'''

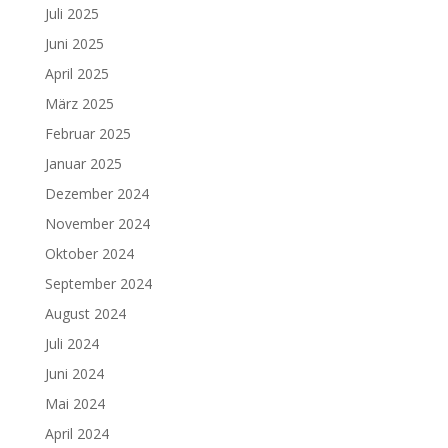
Juli 2025
Juni 2025
April 2025
März 2025
Februar 2025
Januar 2025
Dezember 2024
November 2024
Oktober 2024
September 2024
August 2024
Juli 2024
Juni 2024
Mai 2024
April 2024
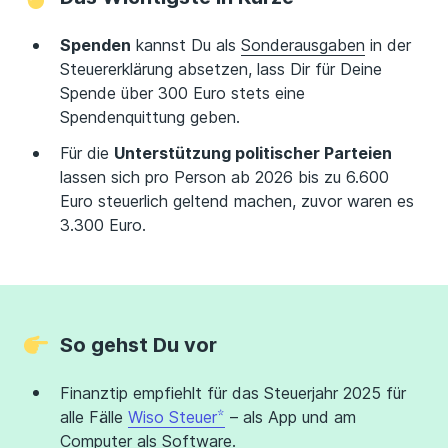
Spenden
kannst Du als
Sonderausgaben
in der
Steuererklärung absetzen, lass Dir für Deine
Spende über 300 Euro stets eine
Spendenquittung geben.
Für die
Unterstützung politischer Parteien
lassen sich pro Person ab 2026 bis zu 6.600
Euro steuerlich geltend machen, zuvor waren es
3.300 Euro.
So gehst Du vor
Finanztip empfiehlt für das Steuerjahr 2025 für
alle Fälle
Wiso Steuer
– als App und am
Computer als Software.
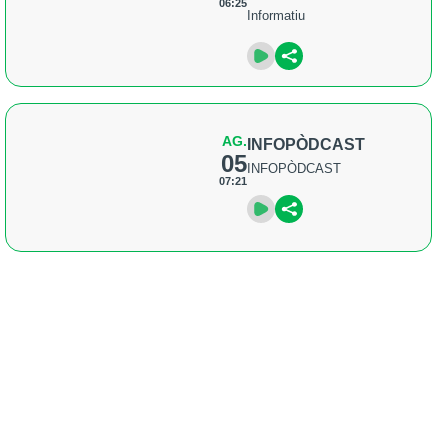
06:25
Informatiu
AG.
INFOPÒDCAST
05
INFOPÒDCAST
07:21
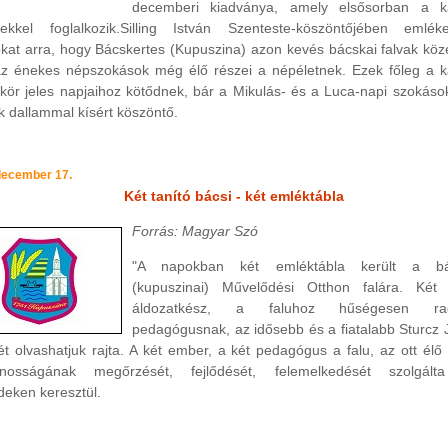
decemberi kiadványa, amely elsősorban a ka
ekkel foglalkozik.Silling István Szenteste-köszöntőjében emlék
kat arra, hogy Bácskertes (Kupuszina) azon kevés bácskai falvak közé
az énekes népszokások még élő részei a népéletnek. Ezek főleg a k
kör jeles napjaihoz kötődnek, bár a Mikulás- és a Luca-napi szokás
k dallammal kísért köszöntő.
december 17.
Két tanító bácsi - két emléktábla
Forrás: Magyar Szó
"A napokban két emléktábla került a bác
(kupuszinai) Művelődési Otthon falára. Két 
áldozatkész, a faluhoz hűségesen rag
pedagógusnak, az idősebb és a fiatalabb Sturcz 
t olvashatjuk rajta. A két ember, a két pedagógus a falu, az ott él
nosságának megőrzését, fejlődését, felemelkedését szolgált
deken keresztül.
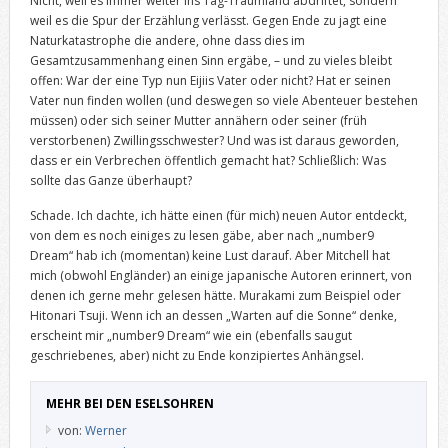
Nicht, weil es immer weiter ins Tag-Traumland abdriftet, sondern
weil es die Spur der Erzählung verlässt. Gegen Ende zu jagt eine
Naturkatastrophe die andere, ohne dass dies im
Gesamtzusammenhang einen Sinn ergäbe, – und zu vieles bleibt
offen: War der eine Typ nun Eijiis Vater oder nicht? Hat er seinen
Vater nun finden wollen (und deswegen so viele Abenteuer bestehen
müssen) oder sich seiner Mutter annähern oder seiner (früh
verstorbenen) Zwillingsschwester? Und was ist daraus geworden,
dass er ein Verbrechen öffentlich gemacht hat? Schließlich: Was
sollte das Ganze überhaupt?
Schade. Ich dachte, ich hätte einen (für mich) neuen Autor entdeckt,
von dem es noch einiges zu lesen gäbe, aber nach „number9
Dream“ hab ich (momentan) keine Lust darauf. Aber Mitchell hat
mich (obwohl Engländer) an einige japanische Autoren erinnert, von
denen ich gerne mehr gelesen hätte. Murakami zum Beispiel oder
Hitonari Tsuji. Wenn ich an dessen „Warten auf die Sonne“ denke,
erscheint mir „number9 Dream“ wie ein (ebenfalls saugut
geschriebenes, aber) nicht zu Ende konzipiertes Anhängsel.
MEHR BEI DEN ESELSOHREN
von:
Werner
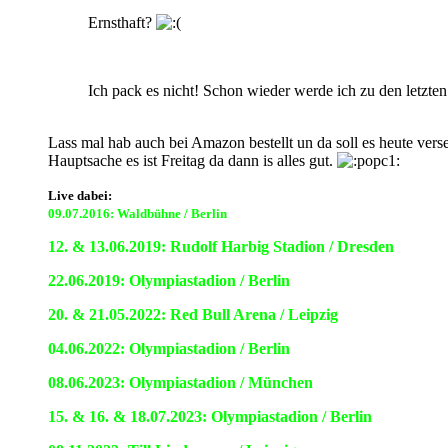
Ernsthaft?
Ich pack es nicht! Schon wieder werde ich zu den letzte
Lass mal hab auch bei Amazon bestellt un da soll es heute verse
Hauptsache es ist Freitag da dann is alles gut.
Live dabei:
09.07.2016: Waldbühne / Berlin
12. & 13.06.2019: Rudolf Harbig Stadion / Dresden
22.06.2019: Olympiastadion / Berlin
20. & 21.05.2022: Red Bull Arena / Leipzig
04.06.2022: Olympiastadion / Berlin
08.06.2023: Olympiastadion / München
15. & 16.
& 18.07.2023:
Olympiastadion / Berlin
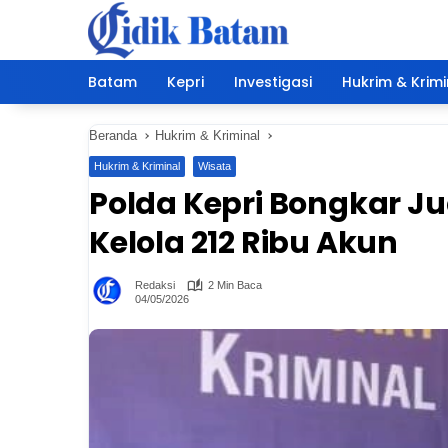
Langsung
ke
konten
Batam
Kepri
Investigasi
Hukrim & Krimi
Beranda
Hukrim & Kriminal
Hukrim & Kriminal
Wisata
Polda Kepri Bongkar Ju
Kelola 212 Ribu Akun
Redaksi
2 Min Baca
04/05/2026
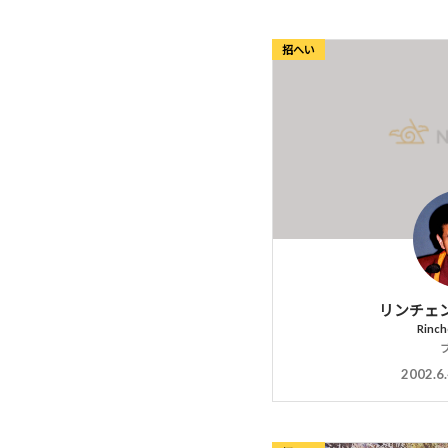
招へい
リンチェ
Rinch
2002.6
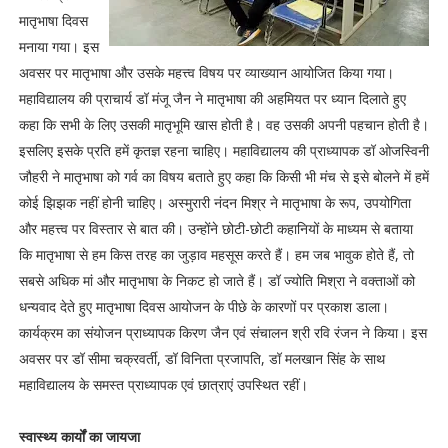
मातृभाषा दिवस
मनाया गया। इस
अवसर पर मातृभाषा और उसके महत्त्व विषय पर व्याख्यान आयोजित किया गया।
महाविद्यालय की प्राचार्य डॉ मंजू जैन ने मातृभाषा की अहमियत पर ध्यान दिलाते हुए
कहा कि सभी के लिए उसकी मातृभूमि खास होती है। वह उसकी अपनी पहचान होती है।
इसलिए इसके प्रति हमें कृतज्ञ रहना चाहिए। महाविद्यालय की प्राध्यापक डॉ ओजस्विनी
जौहरी ने मातृभाषा को गर्व का विषय बताते हुए कहा कि किसी भी मंच से इसे बोलने में हमें
कोई झिझक नहीं होनी चाहिए। अस्मुरारी नंदन मिश्र ने मातृभाषा के रूप, उपयोगिता
और महत्त्व पर विस्तार से बात की। उन्होंने छोटी-छोटी कहानियों के माध्यम से बताया
कि मातृभाषा से हम किस तरह का जुड़ाव महसूस करते हैं। हम जब भावुक होते हैं, तो
सबसे अधिक मां और मातृभाषा के निकट हो जाते हैं। डॉ ज्योति मिश्रा ने वक्ताओं को
धन्यवाद देते हुए मातृभाषा दिवस आयोजन के पीछे के कारणों पर प्रकाश डाला।
कार्यक्रम का संयोजन प्राध्यापक किरण जैन एवं संचालन श्री रवि रंजन ने किया। इस
अवसर पर डॉ सीमा चक्रवर्ती, डॉ विनिता प्रजापति, डॉ मलखान सिंह के साथ
महाविद्यालय के समस्त प्राध्यापक एवं छात्राएं उपस्थित रहीं।
स्वास्थ्य कार्यों का जायजा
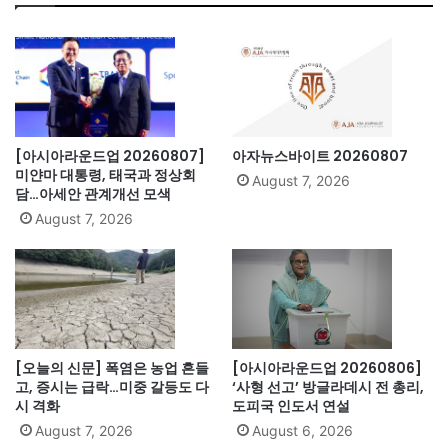
[아시아라운드업 20260807]
아자뉴스바이트 20260807
미얀마 대통령, 태국과 정상회
August 7, 2026
담…아세안 관계개선 모색
August 7, 2026
[오늘의 신문] 폭염은 농업 흔들
[아시아라운드업 20260806]
고, 증시는 급락…미중 갈등도 다
‘사형 선고’ 방글라데시 전 총리,
시 격화
도피국 인도서 연설
August 7, 2026
August 6, 2026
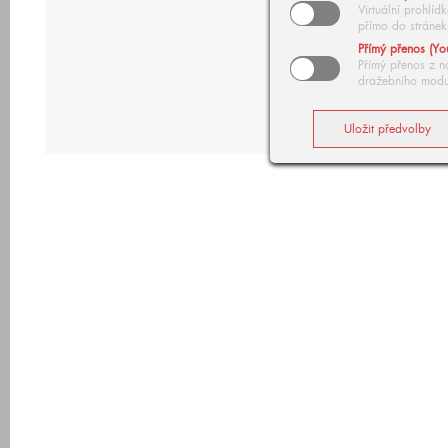
Virtuální prohlí
přímo do stránek
Přímý přenos (Yo
Přímý přenos z n
dražebního modu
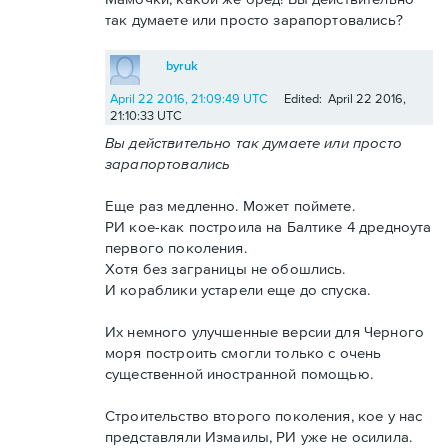
так думаете или просто зарапортовались?
byruk
April 22 2016, 21:09:49 UTC
Edited: April 22 2016,
21:10:33 UTC
Вы действительно так думаете или просто
зарапортовались
Еще раз медленно. Может поймете.
РИ кое-как построила на Балтике 4 дредноута
первого поколения.
Хотя без заграницы не обошлись.
И кораблики устарели еще до спуска.
Их немного улучшенные версии для Черного
моря построить смогли только с очень
существенной иностранной помощью.
Строительство второго поколения, кое у нас
представляли Измаилы, РИ уже не осилила.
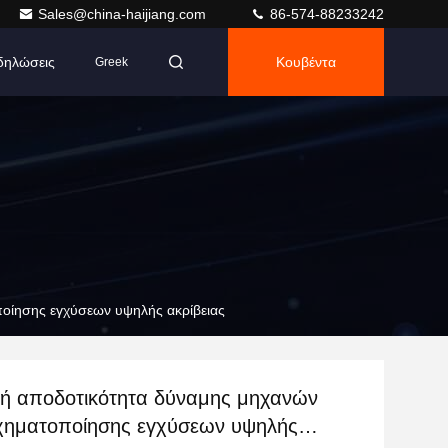
Sales@china-haijiang.com
86-574-88233242
δηλώσεις
Κουβέντα
Greek
οίησης εγχύσεων υψηλής ακρίβειας
κή αποδοτικότητα δύναμης μηχανών
χηματοποίησης εγχύσεων υψηλής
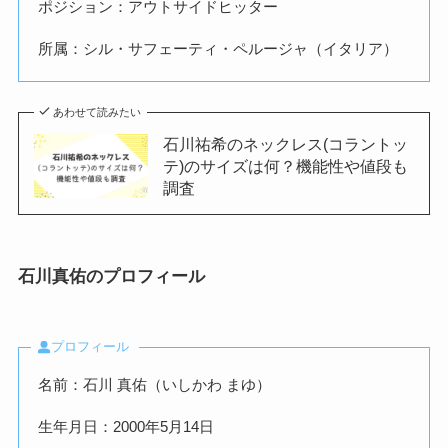
ポジション：アウトサイドヒッター
所属：シル・サフェーティ・ペルージャ（イタリア）
あわせて読みたい
石川祐希のネックレス(コラントッ
テ)のサイズは何？機能性や値段も
調査
石川真佑のプロフィール
プロフィール
名前：石川 真佑（いしかわ まゆ）
生年月日：2000年5月14日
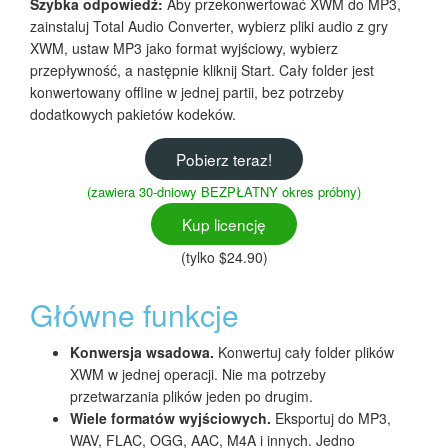
Szybka odpowiedź:
Aby przekonwertować XWM do MP3,
zainstaluj Total Audio Converter, wybierz pliki audio z gry
XWM, ustaw MP3 jako format wyjściowy, wybierz
przepływność, a następnie kliknij Start. Cały folder jest
konwertowany offline w jednej partii, bez potrzeby
dodatkowych pakietów kodeków.
Pobierz teraz!
(zawiera 30-dniowy BEZPŁATNY okres próbny)
Kup licencję
(tylko $24.90)
Główne funkcje
Konwersja wsadowa.
Konwertuj cały folder plików
XWM w jednej operacji. Nie ma potrzeby
przetwarzania plików jeden po drugim.
Wiele formatów wyjściowych.
Eksportuj do MP3,
WAV, FLAC, OGG, AAC, M4A i innych. Jedno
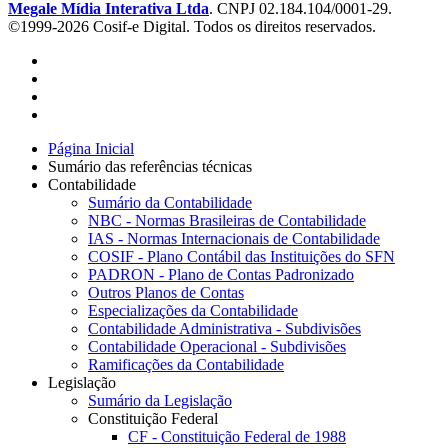
Megale Mídia Interativa Ltda
. CNPJ 02.184.104/0001-29.
©1999-2026 Cosif-e Digital. Todos os direitos reservados.
Página Inicial
Sumário das referências técnicas
Contabilidade
Sumário da Contabilidade
NBC - Normas Brasileiras de Contabilidade
IAS - Normas Internacionais de Contabilidade
COSIF - Plano Contábil das Instituições do SFN
PADRON - Plano de Contas Padronizado
Outros Planos de Contas
Especializações da Contabilidade
Contabilidade Administrativa - Subdivisões
Contabilidade Operacional - Subdivisões
Ramificações da Contabilidade
Legislação
Sumário da Legislação
Constituição Federal
CF - Constituição Federal de 1988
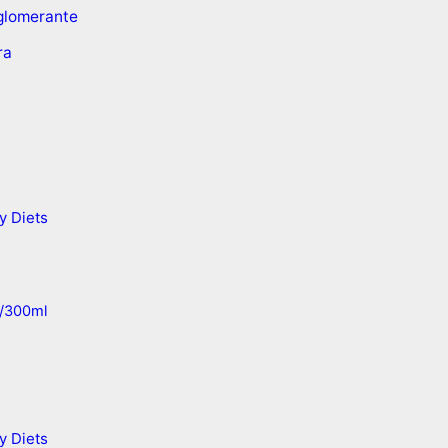
glomerante
ra
y Diets
/300ml
y Diets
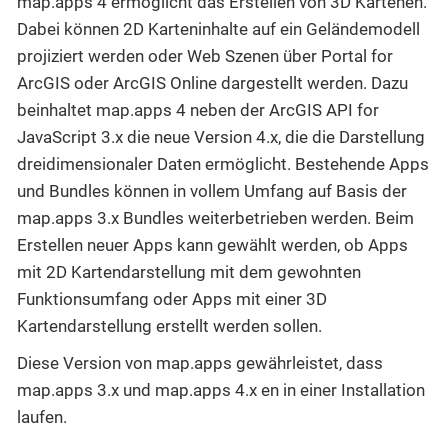
map.apps 4 ermöglicht das Erstellen von 3D Kartenen.
Dabei können 2D Karteninhalte auf ein Geländemodell
projiziert werden oder Web Szenen über Portal for
ArcGIS oder ArcGIS Online dargestellt werden. Dazu
beinhaltet map.apps 4 neben der ArcGIS API for
JavaScript 3.x die neue Version 4.x, die die Darstellung
dreidimensionaler Daten ermöglicht. Bestehende Apps
und Bundles können in vollem Umfang auf Basis der
map.apps 3.x Bundles weiterbetrieben werden. Beim
Erstellen neuer Apps kann gewählt werden, ob Apps
mit 2D Kartendarstellung mit dem gewohnten
Funktionsumfang oder Apps mit einer 3D
Kartendarstellung erstellt werden sollen.
Diese Version von map.apps gewährleistet, dass
map.apps 3.x und map.apps 4.x en in einer Installation
laufen.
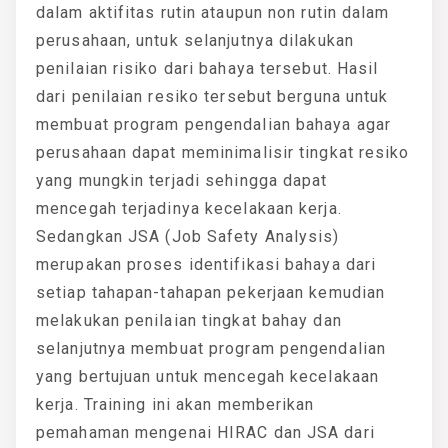
dalam aktifitas rutin ataupun non rutin dalam
perusahaan, untuk selanjutnya dilakukan
penilaian risiko dari bahaya tersebut. Hasil
dari penilaian resiko tersebut berguna untuk
membuat program pengendalian bahaya agar
perusahaan dapat meminimalisir tingkat resiko
yang mungkin terjadi sehingga dapat
mencegah terjadinya kecelakaan kerja.
Sedangkan JSA (Job Safety Analysis)
merupakan proses identifikasi bahaya dari
setiap tahapan-tahapan pekerjaan kemudian
melakukan penilaian tingkat bahay dan
selanjutnya membuat program pengendalian
yang bertujuan untuk mencegah kecelakaan
kerja. Training ini akan memberikan
pemahaman mengenai HIRAC dan JSA dari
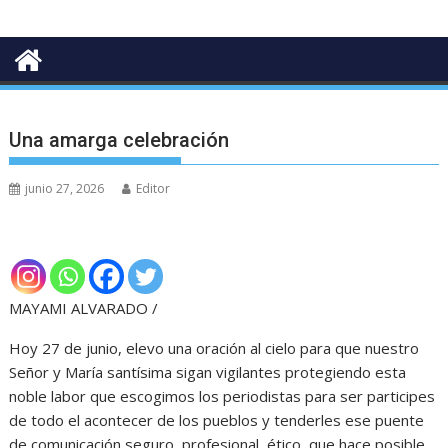
Una amarga celebración
junio 27, 2026
Editor
MAYAMI ALVARADO /
Hoy 27 de junio, elevo una oración al cielo para que nuestro
Señor y María santísima sigan vigilantes protegiendo esta
noble labor que escogimos los periodistas para ser participes
de todo el acontecer de los pueblos y tenderles ese puente
de comunicación seguro, profesional, ético, que hace posible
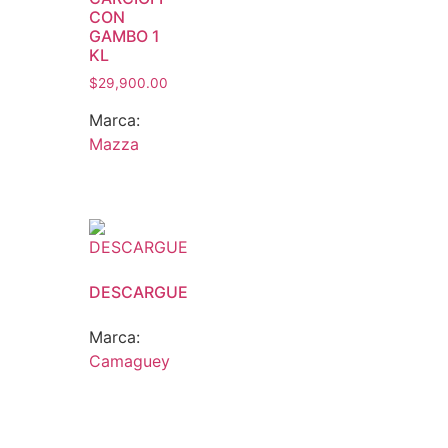
CON
GAMBO 1
KL
$
29,900.00
Marca:
Mazza
DESCARGUE
Marca:
Camaguey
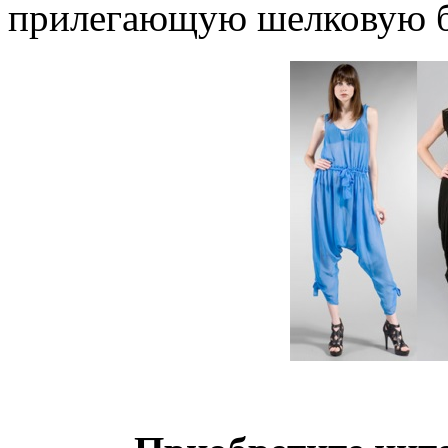
прилегающую шелковую б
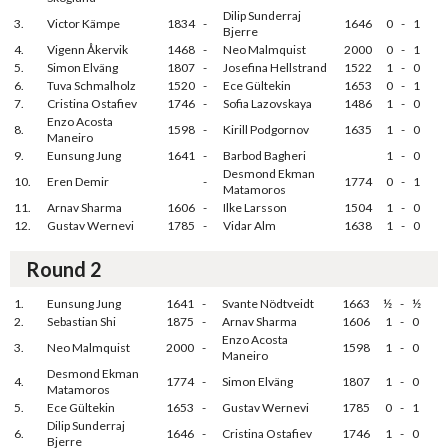
Dilip Sunderraj
3.
Victor Kämpe
1834
-
1646
0
-
1
Bjerre
4.
Vigenn Åkervik
1468
-
Neo Malmquist
2000
0
-
1
5.
Simon Elväng
1807
-
Josefina Hellstrand
1522
1
-
0
6.
Tuva Schmalholz
1520
-
Ece Gültekin
1653
0
-
1
7.
Cristina Ostafiev
1746
-
Sofia Lazovskaya
1486
1
-
0
Enzo Acosta
8.
1598
-
Kirill Podgornov
1635
1
-
0
Maneiro
9.
Eunsung Jung
1641
-
Barbod Bagheri
1
-
0
Desmond Ekman
10.
Eren Demir
-
1774
0
-
1
Matamoros
11.
Arnav Sharma
1606
-
Ilke Larsson
1504
1
-
0
12.
Gustav Wernevi
1785
-
Vidar Alm
1638
1
-
0
Round 2
1.
Eunsung Jung
1641
-
Svante Nödtveidt
1663
½
-
½
2.
Sebastian Shi
1875
-
Arnav Sharma
1606
1
-
0
Enzo Acosta
3.
Neo Malmquist
2000
-
1598
1
-
0
Maneiro
Desmond Ekman
4.
1774
-
Simon Elväng
1807
1
-
0
Matamoros
5.
Ece Gültekin
1653
-
Gustav Wernevi
1785
0
-
1
Dilip Sunderraj
6.
1646
-
Cristina Ostafiev
1746
1
-
0
Bjerre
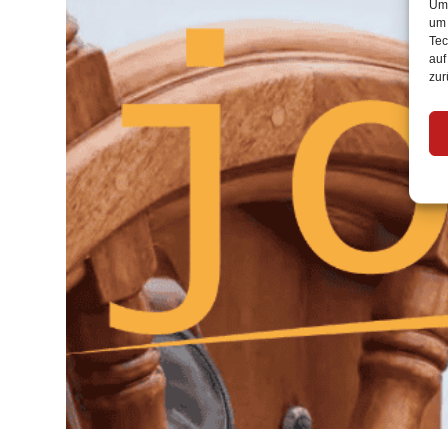
Um 
um 
Tec
auf
zur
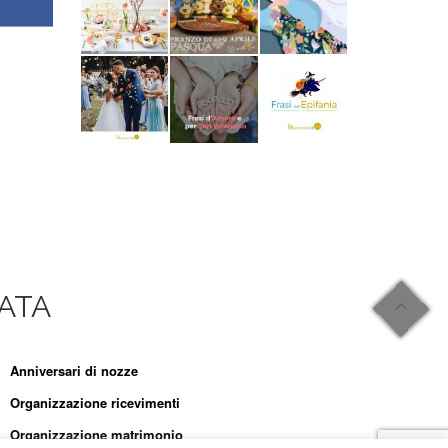
CATA
Anniversari di nozze
Organizzazione ricevimenti
Organizzazione matrimonio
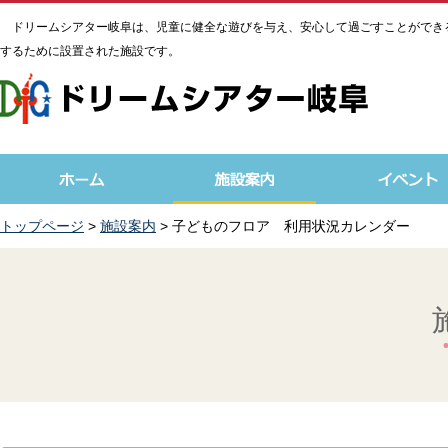
ドリームシアター岐阜は、児童に健全な遊びを与え、安心して過ごすことができ
するために設置された施設です。
トップページ
>
施設案内
> 子どものフロア 利用状況カレンダー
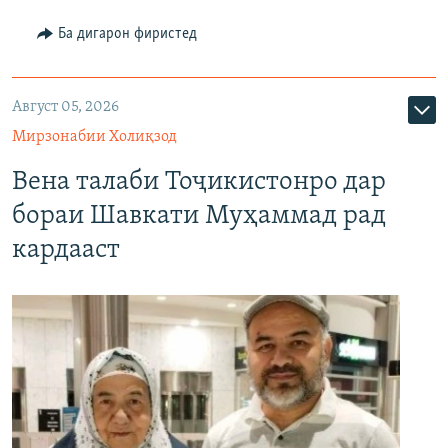
Ба дигарон фиристед
Август 05, 2026
Мирзонабии Холиқзод
Вена талаби Тоҷикистонро дар
бораи Шавкати Муҳаммад рад
кардааст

'''

- _Assignment_
Above are the records; please give again, exactly and in full, only the lines that run from the line with "так думаете или просто зарапортовались?" through the line with "生年月日：2000年5月14日", with no pictures.

- _Answer_
так думаете или просто зарапортовались?
byruk
April 22 2016, 21:09:49 UTC
Edited: April 22 2016,
21:10:33 UTC
Вы действительно так думаете или просто
зарапортовались
Еще раз медленно. Может поймете.
РИ кое-как построила на Балтике 4 дредноута
первого поколения.
Хотя без заграницы не обошлись.
И кораблики устарели еще до спуска.
Их немного улучшенные версии для Черного
моря построить смогли только с очень
существенной иностранной помощью.
Строительство второго поколения, кое у нас
представляли Измаилы, РИ уже не осилила.
Sales@china-haijiang.com
86-574-88233242
δηλώσεις
Κουβέντα
Greek
οίησης εγχύσεων υψηλής ακρίβειας
κή αποδοτικότητα δύναμης μηχανών
χηματοποίησης εγχύσεων υψηλής
ポジション：アウトサイドヒッター
所属：シル・サフェーティ・ペルージャ（イタリア）
あわせて読みたい
石川祐希のネックレス(コラントッ
テ)のサイズは何？機能性や値段も
調査
石川真佑のプロフィール
プロフィール
名前：石川 真佑（いしかわ まゆ）
生年月日：2000年5月14日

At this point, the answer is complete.